L'histoire :
Ça devait lui trotter depuis un moment dans la tête… Toujours est-il que c’est allongé sur son lit avec sa frangine Nicole, qu’un soir, en fumant des clopes et en regardant le journal télé, il s’est exprimé tout haut, pour parler de son projet : rencontrer une femme très belle et plus âgée. Mais attention : pas pour la bagatelle et tutti quanti. Non ! Quelqu’un à qui il pourrait se confier. Quelqu’un qui le comprendrait. Bref une mère adoptive, quand bien même ses parents sont toujours vivants ! Nicole est à demi-surprise. Il faut dire qu’elle aime trop son frère pour tenter de le contrarier. Par contre, si c’est de gros câlins dont il a besoin, elle est prête sans problème à le papouiller. Que nenni ! Adrien n’a pas besoin de sa sœur qui, entre parenthèses, n’a qu’à se trouver un mec au lieu de l’emmerder. Il lui faut une femme de 40 ans. Une qu’il respectera au plus haut point… Et à la lecture d’une annonce dans Libération, notre jeune homme trouve sa perle rare : Olivia. Elle a toujours rêvé d’avoir un grand fils avec qui elle pourrait sortir et qu'elle pourrait présenter à tout le monde. Le « marché » est vite conclu. Tout va rouler pour le mieux. A moins que Nicole transpire de jalousie. Ou que Mickael Jackson joue les trouble fête. Voire qu’un chauffeur pour vieille dame s’adonne à un bel exercice de méchanceté…
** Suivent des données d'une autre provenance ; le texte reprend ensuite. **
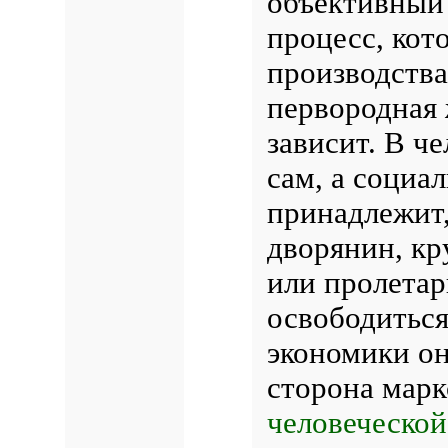
объективный
процесс, кот
производства
первородная 
зависит. В ч
сам, а социа
принадлежит,
дворянин, кр
или пролетар
освободиться
экономики он
сторона марк
человеческо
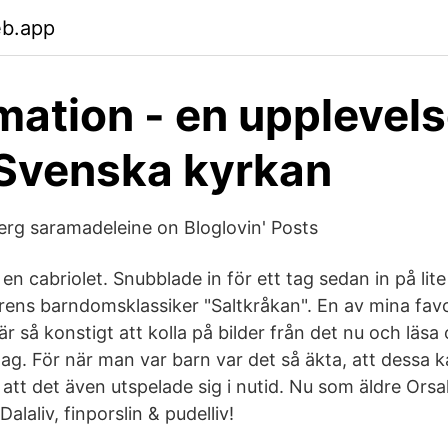
eb.app
mation - en upplevels
- Svenska kyrkan
rg saramadeleine on Bloglovin' Posts
t en cabriolet. Snubblade in för ett tag sedan in på lit
rens barndomsklassiker "Saltkråkan". En av mina favor
 är så konstigt att kolla på bilder från det nu och läs
ag. För när man var barn var det så äkta, att dessa k
att det även utspelade sig i nutid. Nu som äldre Ors
laliv, finporslin & pudelliv!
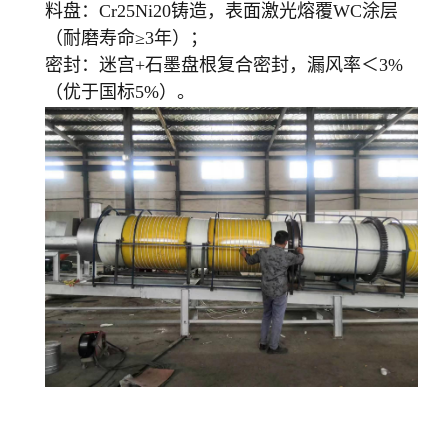
料盘：Cr25Ni20铸造，表面激光熔覆WC涂层
（耐磨寿命≥3年）；
密封：迷宫+石墨盘根复合密封，漏风率＜3%
（优于国标5%）。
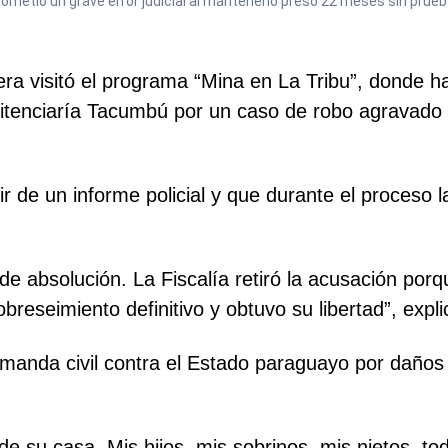
metió un grave error judicial al mantenerlo preso 22 meses sin prueb
ra visitó el programa “Mina en La Tribu”, donde ha
itenciaría Tacumbú por un caso de robo agravado o
 de un informe policial y que durante el proceso l
e absolución. La Fiscalía retiró la acusación porq
breseimiento definitivo y obtuvo su libertad”, expl
anda civil contra el Estado paraguayo por daños y
e su casa. Mis hijos, mis sobrinos, mis nietos, tod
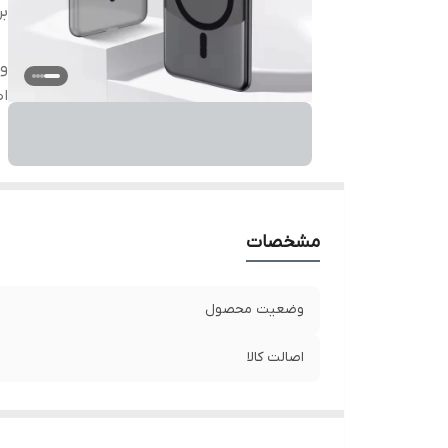
بر
و
اص
مشخصات
وضعیت محصول
اصالت کالا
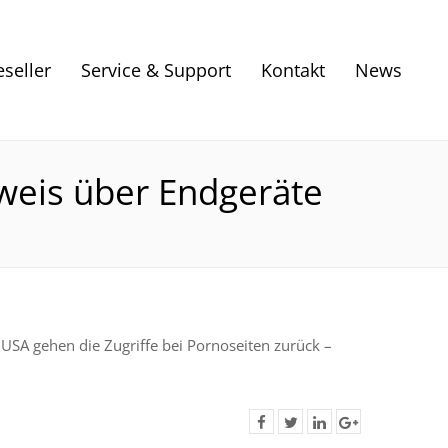
eseller
Service & Support
Kontakt
News
hweis über Endgeräte
 USA gehen die Zugriffe bei Pornoseiten zurück –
Ce qu'on en pense sur la planète BD :
Pour la faire courte, un satellite ça tourne autour (en général d’une planète), souvent plutôt sagement et sans autre prétention que de continuer à tourner pour éviter de dégringoler. C’est à partir de cette astucieuse métaphore qu’Alexandre Franc imagine ici une fable moderne. En son centre, il met en scène un jeu de relations aux sentiments ambigus, souvent déroutants – mais pourquoi pas – se faisant l’écho d’un certain nombre de post-ados qui peinent à s’émanciper. Pour assoir la démonstration, il nous confie principalement à Adrien qui, justement, s’évertue à jouer les Spoutnik autour « d’une mère adoptive » qu’il s’est dénichée par petite annonce dans Libé. L’idée permettra à une clique joliment ciselée de protagonistes, de virevolter à leur tour, histoire de voir jusqu’où ils peuvent aller. Car même si au final on regrette l’absence de véritable basculement dans le scénario, on comprend vite que l’intérêt de la manœuvre est de permettre à chacun d’atteindre les limites de la construction de son propre raisonnement autour des sentiments. Ainsi, le scénariste se joue avec une certaine malice de l’amour et de ses formes. Pêle-mêle, s’entrelacent alors sentiments incestueux, amour tarifé, relations intergénérationnelles équivoques, jalousie-dépendance et besoin de se sentir exister. Le revers de l’exercice est de rendre l’ensemble des protagonistes peu sympathique et peu attachant. A l’inverse, le dessin particulièrement élégant de Claire de Gastold nous accroche de bout en bout. On aime le style et la finesse « féminines » du trait, le choix de la colorisation et la justesse des regards qui constituent un véritable atout de ce projet.